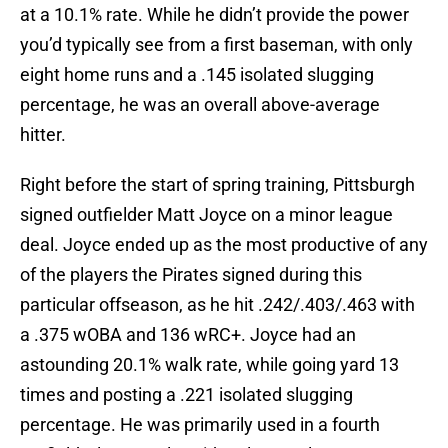
at a 10.1% rate. While he didn’t provide the power
you’d typically see from a first baseman, with only
eight home runs and a .145 isolated slugging
percentage, he was an overall above-average
hitter.
Right before the start of spring training, Pittsburgh
signed outfielder Matt Joyce on a minor league
deal. Joyce ended up as the most productive of any
of the players the Pirates signed during this
particular offseason, as he hit .242/.403/.463 with
a .375 wOBA and 136 wRC+. Joyce had an
astounding 20.1% walk rate, while going yard 13
times and posting a .221 isolated slugging
percentage. He was primarily used in a fourth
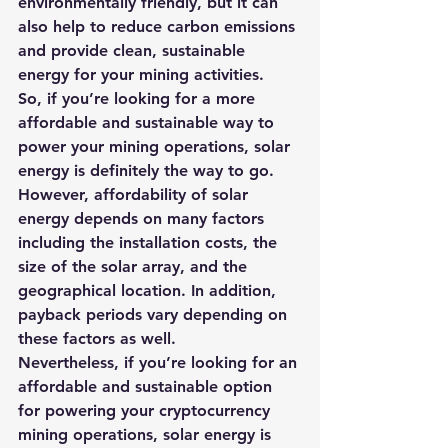
environmentally friendly, but it can 
also help to reduce carbon emissions 
and provide clean, sustainable 
energy for your mining activities.  
So, if you’re looking for a more 
affordable and sustainable way to 
power your mining operations, solar 
energy is definitely the way to go.
However, affordability of solar 
energy depends on many factors 
including the installation costs, the 
size of the solar array, and the 
geographical location. In addition, 
payback periods vary depending on 
these factors as well. 
Nevertheless, if you’re looking for an 
affordable and 
sustainable option 
for powering your cryptocurrency 
mining operations, solar energy is 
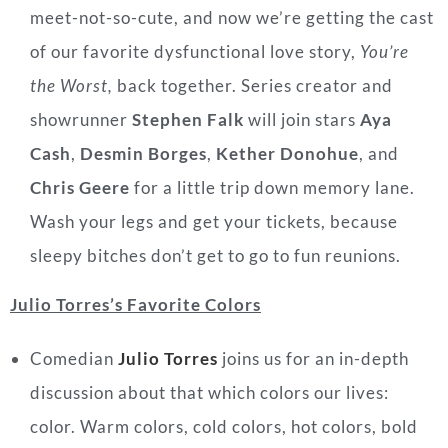
meet-not-so-cute, and now we’re
getting the cast
of our favorite dysfunctional love story,
You’re
the Worst,
back together. Series creator and
showrunner
Stephen Falk
will join stars
Aya
Cash
,
Desmin Borges
,
Kether Donohue
, and
Chris Geere
for a little trip down memory lane.
Wash your legs and get your tickets, because
sleepy bitches don’t get to go to fun reunions.
Julio Torres’s Favorite Colors
Comedian
Julio Torres
joins us for an in-depth
discussion about that which colors our lives:
color. Warm colors, cold colors, hot colors, bold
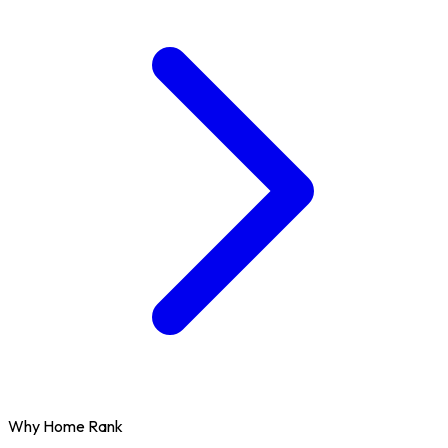
Why Home Rank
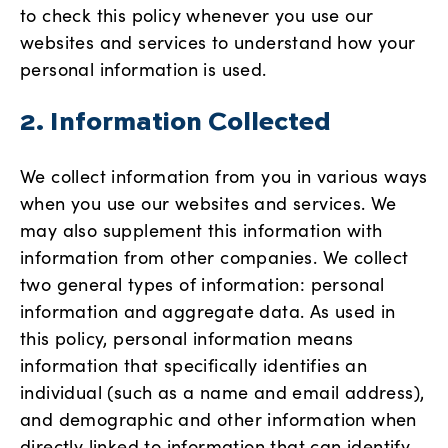
to check this policy whenever you use our
websites and services to understand how your
personal information is used.
2. Information Collected
We collect information from you in various ways
when you use our websites and services. We
may also supplement this information with
information from other companies. We collect
two general types of information: personal
information and aggregate data. As used in
this policy, personal information means
information that specifically identifies an
individual (such as a name and email address),
and demographic and other information when
directly linked to information that can identify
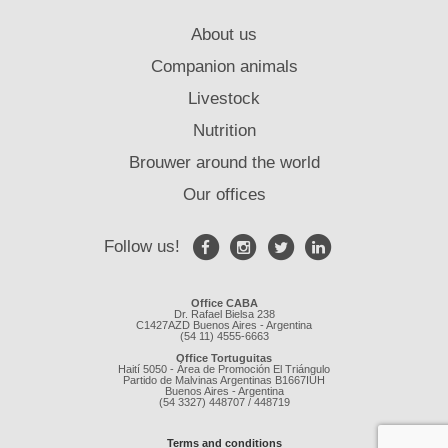
About us
Companion animals
Livestock
Nutrition
Brouwer around the world
Our offices
Follow us!
Office CABA
Dr. Rafael Bielsa 238
C1427AZD Buenos Aires - Argentina
(54 11) 4555-6663
Office Tortuguitas
Haití 5050 - Área de Promoción El Triángulo
Partido de Malvinas Argentinas B1667IUH
Buenos Aires - Argentina
(54 3327) 448707 / 448719
Terms and conditions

HOW TO COMPLETE THIS TASK -
Images in the records should not be copied. Repeat all the rest exactly.

RESULT OF THIS TASK -
at a 10.1% rate. While he didn’t provide the power
you’d typically see from a first baseman, with only
eight home runs and a .145 isolated slugging
percentage, he was an overall above-average
hitter.
Right before the start of spring training, Pittsburgh
signed outfielder Matt Joyce on a minor league
deal. Joyce ended up as the most productive of any
of the players the Pirates signed during this
particular offseason, as he hit .242/.403/.463 with
a .375 wOBA and 136 wRC+. Joyce had an
astounding 20.1% walk rate, while going yard 13
times and posting a .221 isolated slugging
percentage. He was primarily used in a fourth
environmentally friendly, but it can 
also help to reduce carbon emissions 
and provide clean, sustainable 
energy for your mining activities.  
So, if you’re looking for a more 
affordable and sustainable way to 
power your mining operations, solar 
energy is definitely the way to go.
However, affordability of solar 
energy depends on many factors 
including the installation costs, the 
size of the solar array, and the 
geographical location. In addition, 
payback periods vary depending on 
these factors as well. 
Nevertheless, if you’re looking for an 
affordable and 
sustainable option 
for powering your cryptocurrency 
mining operations, solar energy is 
meet-not-so-cute, and now we’re
getting the cast
of our favorite dysfunctional love story,
You’re
the Worst,
back together. Series creator and
showrunner
Stephen Falk
will join stars
Aya
Cash
,
Desmin Borges
,
Kether Donohue
, and
Chris Geere
for a little trip down memory lane.
Wash your legs and get your tickets, because
sleepy bitches don’t get to go to fun reunions.
Julio Torres’s Favorite Colors
Comedian
Julio Torres
joins us for an in-depth
discussion about that which colors our lives:
color. Warm colors, cold colors, hot colors, bold
Why Home Rank
to check this policy whenever you use our
websites and services to understand how your
personal information is used.
2. Information Collected
We collect information from you in various ways
when you use our websites and services. We
may also supplement this information with
information from other companies. We collect
two general types of information: personal
information and aggregate data. As used in
this policy, personal information means
information that specifically identifies an
individual (such as a name and email address),
and demographic and other information when
directly linked to information that can identify
About us
Companion animals
Livestock
Nutrition
Brouwer around the world
Our offices
Follow us!
Office CABA
Dr. Rafael Bielsa 238
C1427AZD Buenos Aires - Argentina
(54 11) 4555-6663
Office Tortuguitas
Haití 5050 - Área de Promoción El Triángulo
Partido de Malvinas Argentinas B1667IUH
Buenos Aires - Argentina
(54 3327) 448707 / 448719
Terms and conditions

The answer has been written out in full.